2.       Analytic study: one in which action will be taken on a cause system to improve performance of a product, process, or system in the future (e.g., a study to select a future raw-material supplier or using a Shewhart control chart to learn and improve a process).
Note the key word in definition of analytic study – future. For Deming, the problem is prediction. The Foreword to the book, Quality Improvement through Planned Experimentation by Moen, Nolan and Provost (2009), Deming discusses how the results of studies for improvement are used to predict:
Why does anyone make a comparison of two methods, two treatments, two processes, two materials? Why does anyone carry out a test or an experiment? The answer is to predict; to predict whether one of the methods or materials tested will in the future, under a specified range of conditions, perform better than the other one. Prediction is the problem, whether we are talking about applied science, research and development, engineering, or management in industry, education, or government. The question is, what do the data tell us? How do they help us to predict?
What sort of model should we follow that helps us with the problem of prediction? When in doubt we can usually fall back on the methods used in science where questions become our guideposts for learning as we make predictions about the effect of our changes. Questions are powerful.

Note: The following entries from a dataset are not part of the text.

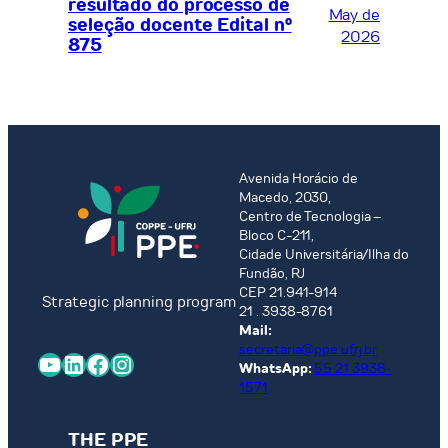
resultado do processo de
May de
seleção docente Edital nº
2026
875
Avenida Horácio de
Macedo, 2030,
Centro de Tecnologia –
Bloco C-211,
Cidade Universitária/Ilha do
Fundão, RJ
CEP 21.941-914
Strategic planning program
21 . 3938-8761
Mail:
secretaria@ppe.ufrj.br
YouTube
LinkedIn
Facebook
Instagram
WhatsApp:
55 21 3938-
1571
THE PPE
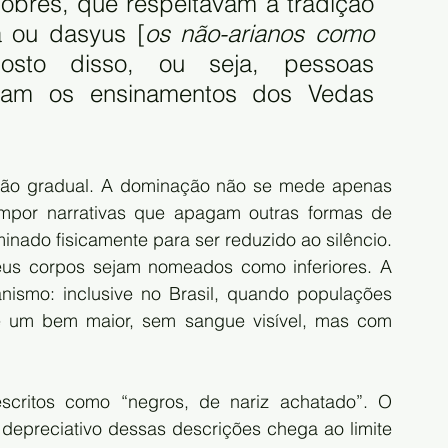
obres, que respeitavam a tradição 
a ou dasyus [
os não-arianos como 
sto disso, ou seja, pessoas 
iam os ensinamentos dos Vedas 
ção gradual. A dominação não se mede apenas 
por narrativas que apagam outras formas de 
inado fisicamente para ser reduzido ao silêncio. 
eus corpos sejam nomeados como inferiores. A 
nismo: inclusive no Brasil, quando populações 
 um bem maior, sem sangue visível, mas com 
scritos como “negros, de nariz achatado”. O 
 depreciativo dessas descrições chega ao limite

Science begins and ends in questions, but does not end in the same question in which it began..[ii]
Thinking about how to phrase useful questions is no easy feat. Dennett (2009) has offered a good description of the challenge of getting to useful questions[iii]:
“…anybody who has ever tackled a truly tough problem knows that one of the most difficult tasks is finding the right questions to ask and the right order to ask them in. You have to figure out not only what you don’t know, but what you need to know and don’t need to know, and what you need to know in order to figure out what you need to know, and so forth. The form our questions take opens up some avenues and closes off others, and we don’t want to waste time and energy barking up the wrong trees.”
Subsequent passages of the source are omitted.